The ordinance also requires employers to provide covered employees with access to a refrigerator where they can store breast milk and to a sink with running water within “close proximity” to their work area. The ordinance does not, however, require accommodations that impose “undue hardship,” such as building a room, undertaking a construction project, or removing restaurant seating or retail floor space.

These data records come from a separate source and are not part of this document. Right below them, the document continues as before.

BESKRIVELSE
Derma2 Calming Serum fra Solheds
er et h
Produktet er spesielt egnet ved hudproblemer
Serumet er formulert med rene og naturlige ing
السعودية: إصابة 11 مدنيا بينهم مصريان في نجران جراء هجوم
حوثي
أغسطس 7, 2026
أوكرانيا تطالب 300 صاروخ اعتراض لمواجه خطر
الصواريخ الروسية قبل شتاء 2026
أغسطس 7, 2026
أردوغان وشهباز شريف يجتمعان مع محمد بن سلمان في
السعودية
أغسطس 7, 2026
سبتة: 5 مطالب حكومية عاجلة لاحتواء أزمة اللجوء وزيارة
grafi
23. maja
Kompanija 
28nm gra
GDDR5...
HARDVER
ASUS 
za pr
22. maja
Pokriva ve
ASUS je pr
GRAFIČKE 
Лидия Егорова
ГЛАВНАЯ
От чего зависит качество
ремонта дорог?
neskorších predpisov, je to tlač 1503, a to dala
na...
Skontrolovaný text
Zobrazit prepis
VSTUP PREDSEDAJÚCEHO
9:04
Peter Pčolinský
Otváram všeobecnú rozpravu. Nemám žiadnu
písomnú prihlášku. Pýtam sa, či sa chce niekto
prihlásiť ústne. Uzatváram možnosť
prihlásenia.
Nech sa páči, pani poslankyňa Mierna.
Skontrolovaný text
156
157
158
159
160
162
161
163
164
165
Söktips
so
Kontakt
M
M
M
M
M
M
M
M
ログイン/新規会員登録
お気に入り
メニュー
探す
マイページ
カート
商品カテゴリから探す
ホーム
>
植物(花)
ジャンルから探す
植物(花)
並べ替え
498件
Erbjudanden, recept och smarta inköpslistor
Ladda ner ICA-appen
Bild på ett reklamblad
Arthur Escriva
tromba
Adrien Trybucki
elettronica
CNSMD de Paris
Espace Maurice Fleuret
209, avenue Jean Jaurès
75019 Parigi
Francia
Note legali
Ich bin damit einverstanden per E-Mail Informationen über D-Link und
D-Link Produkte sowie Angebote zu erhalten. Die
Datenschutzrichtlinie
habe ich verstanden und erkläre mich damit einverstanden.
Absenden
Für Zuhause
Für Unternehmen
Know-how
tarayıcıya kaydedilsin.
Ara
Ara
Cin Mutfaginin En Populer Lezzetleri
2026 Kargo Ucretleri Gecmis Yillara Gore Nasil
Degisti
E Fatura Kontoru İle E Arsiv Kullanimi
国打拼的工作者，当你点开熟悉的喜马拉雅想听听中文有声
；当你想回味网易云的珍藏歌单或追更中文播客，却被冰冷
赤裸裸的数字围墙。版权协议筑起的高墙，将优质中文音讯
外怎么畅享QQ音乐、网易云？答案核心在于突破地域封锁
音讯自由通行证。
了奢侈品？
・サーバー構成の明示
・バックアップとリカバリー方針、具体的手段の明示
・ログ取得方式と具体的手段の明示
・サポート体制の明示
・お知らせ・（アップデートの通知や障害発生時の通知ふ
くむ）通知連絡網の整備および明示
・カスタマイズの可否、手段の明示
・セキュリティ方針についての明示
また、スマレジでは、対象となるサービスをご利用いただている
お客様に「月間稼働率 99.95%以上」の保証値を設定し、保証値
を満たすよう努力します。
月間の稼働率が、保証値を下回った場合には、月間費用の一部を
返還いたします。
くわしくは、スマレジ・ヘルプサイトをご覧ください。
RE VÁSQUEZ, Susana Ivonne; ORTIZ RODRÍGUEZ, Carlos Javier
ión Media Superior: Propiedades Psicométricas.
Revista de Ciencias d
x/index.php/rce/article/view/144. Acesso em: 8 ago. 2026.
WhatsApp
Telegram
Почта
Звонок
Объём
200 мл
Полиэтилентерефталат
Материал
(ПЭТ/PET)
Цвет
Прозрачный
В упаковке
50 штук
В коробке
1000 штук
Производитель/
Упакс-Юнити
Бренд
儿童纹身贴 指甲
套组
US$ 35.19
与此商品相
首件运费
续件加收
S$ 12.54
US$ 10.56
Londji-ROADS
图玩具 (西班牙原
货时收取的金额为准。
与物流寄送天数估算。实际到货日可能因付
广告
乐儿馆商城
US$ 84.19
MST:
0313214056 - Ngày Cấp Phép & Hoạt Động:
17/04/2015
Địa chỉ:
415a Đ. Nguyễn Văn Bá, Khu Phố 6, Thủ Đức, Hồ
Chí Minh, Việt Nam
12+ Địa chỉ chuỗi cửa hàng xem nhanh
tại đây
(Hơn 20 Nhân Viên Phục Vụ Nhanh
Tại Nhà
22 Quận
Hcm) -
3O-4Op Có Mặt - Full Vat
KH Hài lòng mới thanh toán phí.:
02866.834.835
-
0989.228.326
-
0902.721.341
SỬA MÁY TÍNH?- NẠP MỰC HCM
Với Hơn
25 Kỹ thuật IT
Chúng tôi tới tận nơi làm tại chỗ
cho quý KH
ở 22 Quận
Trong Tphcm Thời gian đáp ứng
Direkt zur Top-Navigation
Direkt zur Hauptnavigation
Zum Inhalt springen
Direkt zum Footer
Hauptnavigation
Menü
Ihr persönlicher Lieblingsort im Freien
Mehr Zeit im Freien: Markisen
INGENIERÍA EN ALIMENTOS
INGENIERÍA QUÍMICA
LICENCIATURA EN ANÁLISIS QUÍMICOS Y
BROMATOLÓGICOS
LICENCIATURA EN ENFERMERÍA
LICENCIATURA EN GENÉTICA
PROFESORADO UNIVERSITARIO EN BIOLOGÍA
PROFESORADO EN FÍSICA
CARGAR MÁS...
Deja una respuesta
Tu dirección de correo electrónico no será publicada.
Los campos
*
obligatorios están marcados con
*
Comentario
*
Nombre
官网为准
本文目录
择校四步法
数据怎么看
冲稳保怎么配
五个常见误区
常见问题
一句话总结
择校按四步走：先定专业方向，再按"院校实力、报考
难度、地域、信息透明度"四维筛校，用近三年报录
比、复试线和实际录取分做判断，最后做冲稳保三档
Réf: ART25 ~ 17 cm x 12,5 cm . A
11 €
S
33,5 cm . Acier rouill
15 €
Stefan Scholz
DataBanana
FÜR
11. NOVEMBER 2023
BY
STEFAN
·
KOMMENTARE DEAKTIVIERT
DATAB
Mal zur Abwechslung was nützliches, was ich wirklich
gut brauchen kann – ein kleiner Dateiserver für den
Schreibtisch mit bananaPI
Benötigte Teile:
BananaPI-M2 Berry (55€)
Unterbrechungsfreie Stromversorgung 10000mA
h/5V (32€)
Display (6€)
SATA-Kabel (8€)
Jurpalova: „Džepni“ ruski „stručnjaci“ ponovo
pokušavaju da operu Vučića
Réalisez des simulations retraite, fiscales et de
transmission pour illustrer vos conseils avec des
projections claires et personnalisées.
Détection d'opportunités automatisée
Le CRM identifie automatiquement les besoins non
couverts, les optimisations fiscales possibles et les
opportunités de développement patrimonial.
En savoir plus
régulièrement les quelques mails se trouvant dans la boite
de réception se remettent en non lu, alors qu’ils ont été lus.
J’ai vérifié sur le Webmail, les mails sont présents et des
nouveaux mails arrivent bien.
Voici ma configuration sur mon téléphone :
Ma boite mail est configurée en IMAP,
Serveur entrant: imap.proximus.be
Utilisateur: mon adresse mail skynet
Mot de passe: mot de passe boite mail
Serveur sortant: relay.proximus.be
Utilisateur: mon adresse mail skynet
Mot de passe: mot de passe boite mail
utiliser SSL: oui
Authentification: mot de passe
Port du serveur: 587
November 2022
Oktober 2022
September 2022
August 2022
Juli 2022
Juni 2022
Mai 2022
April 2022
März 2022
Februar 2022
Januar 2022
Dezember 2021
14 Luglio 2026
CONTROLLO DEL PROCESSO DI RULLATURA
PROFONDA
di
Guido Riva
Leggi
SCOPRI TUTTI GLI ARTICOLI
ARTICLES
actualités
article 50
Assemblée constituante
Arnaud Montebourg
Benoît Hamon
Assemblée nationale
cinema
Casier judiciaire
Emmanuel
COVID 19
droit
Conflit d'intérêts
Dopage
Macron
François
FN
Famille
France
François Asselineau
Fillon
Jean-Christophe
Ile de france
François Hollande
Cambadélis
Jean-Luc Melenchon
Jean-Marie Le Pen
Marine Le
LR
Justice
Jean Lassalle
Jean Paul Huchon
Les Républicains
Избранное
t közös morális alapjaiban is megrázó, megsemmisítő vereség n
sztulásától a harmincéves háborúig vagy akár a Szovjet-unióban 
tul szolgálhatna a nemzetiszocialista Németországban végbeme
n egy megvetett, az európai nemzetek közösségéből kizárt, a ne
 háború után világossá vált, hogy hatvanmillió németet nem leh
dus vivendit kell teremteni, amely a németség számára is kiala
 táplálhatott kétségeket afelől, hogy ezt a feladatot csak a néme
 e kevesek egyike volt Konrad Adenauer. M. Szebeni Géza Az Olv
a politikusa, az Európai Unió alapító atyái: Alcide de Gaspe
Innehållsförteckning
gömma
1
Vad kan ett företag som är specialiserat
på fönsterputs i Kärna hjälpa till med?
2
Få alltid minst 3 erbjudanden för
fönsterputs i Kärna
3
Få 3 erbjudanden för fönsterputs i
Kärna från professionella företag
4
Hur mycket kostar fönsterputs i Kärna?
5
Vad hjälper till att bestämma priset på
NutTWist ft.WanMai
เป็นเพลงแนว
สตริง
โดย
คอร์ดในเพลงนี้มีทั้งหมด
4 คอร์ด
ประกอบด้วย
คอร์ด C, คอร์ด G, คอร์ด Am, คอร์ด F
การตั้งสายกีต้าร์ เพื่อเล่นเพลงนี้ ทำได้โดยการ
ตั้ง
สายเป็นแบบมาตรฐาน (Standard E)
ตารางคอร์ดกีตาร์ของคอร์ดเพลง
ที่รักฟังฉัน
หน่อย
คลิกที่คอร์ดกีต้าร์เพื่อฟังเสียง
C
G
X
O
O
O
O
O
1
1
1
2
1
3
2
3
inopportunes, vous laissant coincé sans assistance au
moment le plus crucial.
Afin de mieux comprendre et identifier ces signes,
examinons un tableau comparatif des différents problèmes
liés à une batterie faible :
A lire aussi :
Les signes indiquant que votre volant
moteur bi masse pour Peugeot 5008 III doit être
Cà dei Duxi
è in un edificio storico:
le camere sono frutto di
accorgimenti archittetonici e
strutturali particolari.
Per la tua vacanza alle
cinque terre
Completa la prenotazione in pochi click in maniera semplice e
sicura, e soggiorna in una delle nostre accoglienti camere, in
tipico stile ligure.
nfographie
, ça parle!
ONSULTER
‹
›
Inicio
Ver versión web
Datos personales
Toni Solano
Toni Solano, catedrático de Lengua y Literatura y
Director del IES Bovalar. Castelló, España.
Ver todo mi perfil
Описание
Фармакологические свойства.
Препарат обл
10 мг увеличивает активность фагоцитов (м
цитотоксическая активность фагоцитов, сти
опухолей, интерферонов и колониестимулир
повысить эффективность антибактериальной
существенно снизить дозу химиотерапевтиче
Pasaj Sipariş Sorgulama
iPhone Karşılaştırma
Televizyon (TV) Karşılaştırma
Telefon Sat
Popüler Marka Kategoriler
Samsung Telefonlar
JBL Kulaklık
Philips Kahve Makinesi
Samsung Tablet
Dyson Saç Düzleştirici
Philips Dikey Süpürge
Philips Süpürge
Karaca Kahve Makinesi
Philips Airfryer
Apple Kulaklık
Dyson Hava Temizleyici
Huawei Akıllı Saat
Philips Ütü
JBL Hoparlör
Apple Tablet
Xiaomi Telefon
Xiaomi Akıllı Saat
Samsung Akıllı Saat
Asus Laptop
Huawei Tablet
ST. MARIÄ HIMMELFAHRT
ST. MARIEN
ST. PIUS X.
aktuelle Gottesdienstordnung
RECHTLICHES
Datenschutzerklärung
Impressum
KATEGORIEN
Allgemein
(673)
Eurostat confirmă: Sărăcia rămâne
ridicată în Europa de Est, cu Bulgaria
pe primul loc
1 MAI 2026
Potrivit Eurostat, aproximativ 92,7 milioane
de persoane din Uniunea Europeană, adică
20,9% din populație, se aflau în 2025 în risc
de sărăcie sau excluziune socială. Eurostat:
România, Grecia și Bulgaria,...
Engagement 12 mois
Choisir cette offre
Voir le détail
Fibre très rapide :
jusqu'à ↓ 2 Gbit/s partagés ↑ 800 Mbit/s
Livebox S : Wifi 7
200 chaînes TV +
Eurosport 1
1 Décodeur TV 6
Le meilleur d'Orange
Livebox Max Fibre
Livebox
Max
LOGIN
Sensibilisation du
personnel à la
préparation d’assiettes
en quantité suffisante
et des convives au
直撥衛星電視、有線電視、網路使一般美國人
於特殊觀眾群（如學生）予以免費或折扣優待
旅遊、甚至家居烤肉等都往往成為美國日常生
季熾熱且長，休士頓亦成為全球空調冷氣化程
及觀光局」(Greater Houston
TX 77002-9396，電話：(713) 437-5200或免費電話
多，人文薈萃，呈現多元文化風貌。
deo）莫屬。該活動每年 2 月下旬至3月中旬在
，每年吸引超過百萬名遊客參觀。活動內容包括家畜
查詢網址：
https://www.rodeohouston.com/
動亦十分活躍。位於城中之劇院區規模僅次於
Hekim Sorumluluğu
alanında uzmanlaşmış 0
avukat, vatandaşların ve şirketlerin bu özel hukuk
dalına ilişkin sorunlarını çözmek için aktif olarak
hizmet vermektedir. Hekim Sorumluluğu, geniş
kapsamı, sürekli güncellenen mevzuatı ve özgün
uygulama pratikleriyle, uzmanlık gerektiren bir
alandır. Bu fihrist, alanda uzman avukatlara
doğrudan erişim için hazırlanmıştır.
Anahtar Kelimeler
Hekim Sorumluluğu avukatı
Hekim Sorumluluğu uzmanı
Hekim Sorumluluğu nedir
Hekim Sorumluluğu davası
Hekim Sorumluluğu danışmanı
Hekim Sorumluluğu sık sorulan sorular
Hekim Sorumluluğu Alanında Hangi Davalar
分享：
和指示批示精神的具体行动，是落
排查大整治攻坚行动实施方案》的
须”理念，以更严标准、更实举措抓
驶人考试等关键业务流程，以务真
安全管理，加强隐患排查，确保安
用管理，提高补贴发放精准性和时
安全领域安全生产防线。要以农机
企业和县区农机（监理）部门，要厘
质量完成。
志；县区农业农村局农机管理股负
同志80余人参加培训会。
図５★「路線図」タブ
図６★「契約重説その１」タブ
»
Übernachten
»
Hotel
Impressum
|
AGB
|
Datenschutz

Written Policy Required for Lactation Accommodations
On or before January 1, 2018, employers covered by the LWO must also develop and implement a lactation accommodation policy. The policy must:
- State that employees have the right to request lactation accommodations;
- Specify the means for employees to request lactation accommodations;
- Require the employer to respond to a request for accommodation within five business days;
- Require the employer and employee to engage in an “interactive process” to determine appropriate lactation break period(s) and an appropriate lactation location;
- State that that the employer will provide a written response identifying the basis for the employer’s denial of any request for lactation accommodation or decision not to provide a lactation location that fully complies with the LWO; and
- Expressly prohibit retaliation against any employee who exercises rights conferred by the LWO.
Covered employers must distribute their lactation accommodation policy to all new hires in San Francisco upon hiring and must offer a copy of the policy to any covered employee who inquiries about or requests pregnancy or parental leave. Employers who provide employee handbooks or who make written policies available to employees through other means (such as an online web portal) must include the lactation accommodation policy in the employee handbook and/or set of available policies.
To assist employers with compliance, the City’s Department of Public Health and the City’s Office of Labor Standards Enforcement (the “OLSE”) have been tasked with creating and distributing “best practices” guidance, examples of permissible lactation locations, and model lactation policies and lactation accommodation request forms.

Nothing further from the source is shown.